Piden el sobreseimiento en una causa por supuestos daños a una iglesia: “No hay un solo elemento para la imputación”

En enero de este año, cuando se organizó la protesta nacional contra la decisión de la justicia jujeña de negarle el protocolo ILE a una niña de 12, embarazada producto de un violación, en Chaco se replicó la manifestación que terminó en una serie de incidentes menores frente a una iglesia cristiana. El pastor denunció a tres feministas que hoy cargan con una causa penal y que pelean por su sobreseimiento.

Viviana Robles, Débora Páez y Federico Talamona, continúan imputados por la denuncia de un pastor evangélico.

La causa por presunto daño al centro cristiano de Avivamiento está radicada en la Fiscalía Nº 14 de Francisco de Obaldía Eyseric. Ya hubo una presentación elevada al fiscal, a cargo de Viviana Robles, una de las imputadas, y su abogado patrocinante Paulo Pereyra, quienes aducen que no hay ninguna prueba por los hechos que se les imputa que, además del daño, suma la figura de instigación a la violencia. Y, por otro lado, en el INADI, la de “odio religioso”.

Robles, junto a Débora Páez y Federico Talamona fueron entrevistados en en los estudios de CIUDAD TV donde reafirmaron el pedido para ser sobreseídos de una causa en donde “no hay ningún elemento para sostener una imputación”.

La marcha en aquella oportunidad, que formó parte de una protesta nacional contra la justicia jujeña que negó la práctica del aborto legal a una niña de 12 embarazada producto de una violación, cruzó por Casa de Gobierno, por la iglesia Catedral (católica) y concluyó en la iglesia cristiana que se ubica en avenida 25 de Mayo.

Talamona recalcó que “no hubo procedimiento judicial” sino que la causa se armó con la sola denuncia que presentó el pastor Robert Acosta, representante de la Fundación. “Automáticamente se nos imputó, no hubo instancia de investigación, presentaron el recorte del diario Norte del día posterior y hubo sí una difusión por parte de toda la estructura de la iglesia, pero incluso en las testimoniales de las personas que estuvieron ahí hay contradicciones. Cuando uno lee el expediente no hay nada, en el video no hay nada”, sostuvo.

Consideró que “hay una especie de ensañamiento con el grupo de mujeres por defender a una de las que aparece en el video a quien fueron a agredir”, dijo y recordó que de la iglesia salió un grupo de personas “a agredir a una mujer que estaba con un bebé; hubo agresión por parte de ellos e incluso provocaciones”.

Indicó que en el expediente, la parte denunciante presentó como prueba la fotografía de un tobilllo, que sería la lesión de uno de los testigos y denunciante a la vez, el recorte de la nota del matutino local y la fotocopia de la Fundación que representa el pastor en cuestión. Además, los videos de las cámaras de seguridad, “que son los mismos que utilizamos para demostrar quiénes somos nosotros y quiénes son las personas de la iglesia que fueron las que tuvieron actitudes agresivas”.

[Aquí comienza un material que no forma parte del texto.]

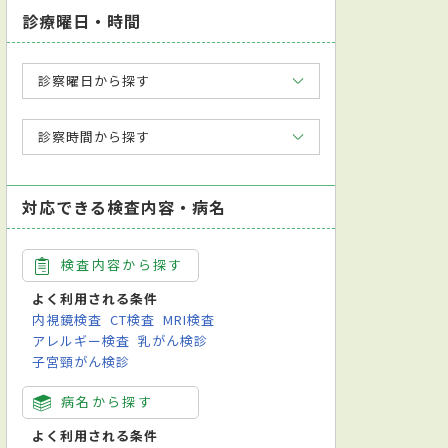
診療曜日・時間
診察曜日から探す
診察時間から探す
対応できる検査内容・病名
検査内容から探す
よく利用される条件
内視鏡検査
CT検査
MRI検査
アレルギー検査
乳がん検診
子宮頸がん検診
病名から探す
よく利用される条件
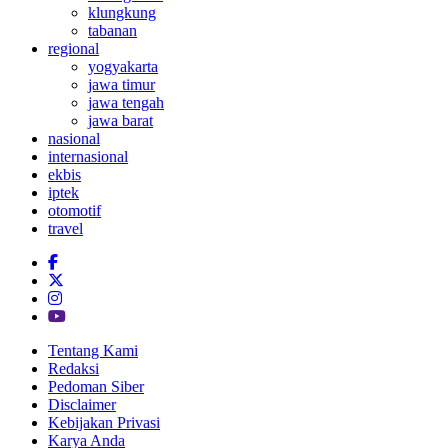
klungkung
tabanan
regional
yogyakarta
jawa timur
jawa tengah
jawa barat
nasional
internasional
ekbis
iptek
otomotif
travel
Tentang Kami
Redaksi
Pedoman Siber
Disclaimer
Kebijakan Privasi
Karya Anda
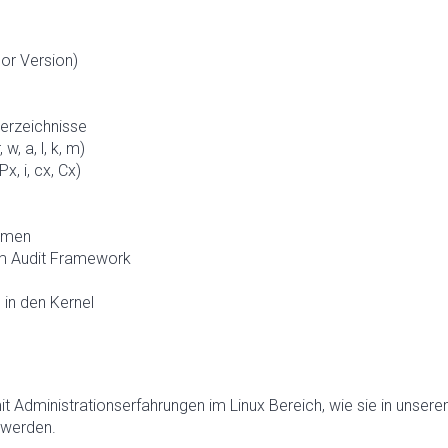
or Version)
erzeichnisse
w, a, l, k, m)
, i, cx, Cx)
lemen
dem Audit Framework
 in den Kernel
mit Administrationserfahrungen im Linux Bereich, wie sie in unser
 werden.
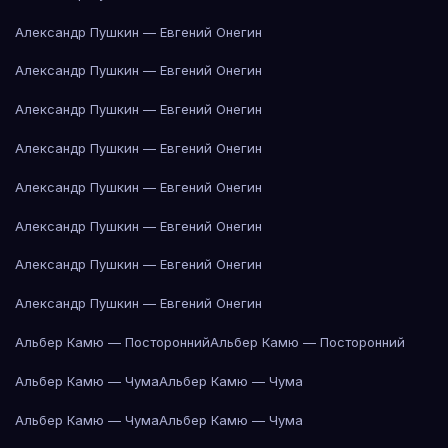
Александр Пушкин — Евгений Онегин
Александр Пушкин — Евгений Онегин
Александр Пушкин — Евгений Онегин
Александр Пушкин — Евгений Онегин
Александр Пушкин — Евгений Онегин
Александр Пушкин — Евгений Онегин
Александр Пушкин — Евгений Онегин
Александр Пушкин — Евгений Онегин
Альбер Камю — Посторонний
Альбер Камю — Посторонний
Альбер Камю — Чума
Альбер Камю — Чума
Альбер Камю — Чума
Альбер Камю — Чума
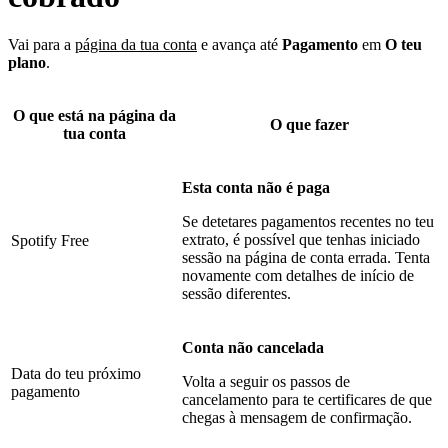
Vai para a
página da tua conta
e avança até
Pagamento
em
O teu
plano
.
O que está na página da
O que fazer
tua conta
Esta conta não é paga
Se detetares pagamentos recentes no teu
extrato, é possível que tenhas iniciado
Spotify Free
sessão na página de conta errada. Tenta
novamente com detalhes de início de
sessão diferentes.
Conta não cancelada
Data do teu próximo
Volta a seguir os passos de
pagamento
cancelamento para te certificares de que
chegas à mensagem de confirmação.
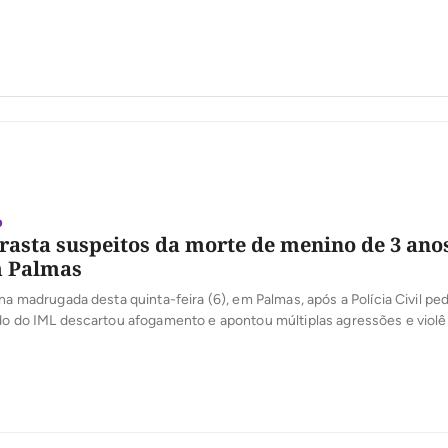
o
rasta suspeitos da morte de menino de 3 ano
m Palmas
na madrugada desta quinta-feira (6), em Palmas, após a Polícia Civil ped
do do IML descartou afogamento e apontou múltiplas agressões e violê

Reprobó, por otro lado, la actitud del fiscal Obaldía Eyseric, “para nada imparcial” en cuanto a la postura que asume frente al movimiento feminista “claramente va en contra”, aseguró.

Ni siquiera en las pintadas que sí se realizaron en la fachada de la iglesia, tal como  lo muestra el video, están relacionadas estas tres personas imputadas en la causa.

Báez recordó que la manifestación tenía como escenario Casa de Gobierno, y además las instituciones religiosas, “en este caso la iglesia católica, y esta institución por ser la más cercana; ni siquiera fue por elección específica”. Explicó que se tuvo en cuenta “que en Jujuy fueron las iglesias las que marcharon al hospital donde estaba internada la niña, hostigando al personal para que no se le practique el protocolo ILE”, y que la idea de la marcha era realizar un pañuelazo simbólico frente a ambas iglesias, “en la iglesia católica no pasó nada, en cambio en la otra salieron estos hombres con una actitud muy violenta, que se ve en el video, 8 hombres, y nosotros salimos a defender a alguien que podía ser agredido físicamente”.

Robles, por último, aclaró que más allá de las diferencias que puedan haber con el fiscal que lleva la causa, “no está planteado el pedido para que se aparte de Obaldía de la causa”, y que “lo único que queremos es el sobreseimiento porque hay ni una prueba que nos involucre en absolutamente nada de lo que se nos imputa”.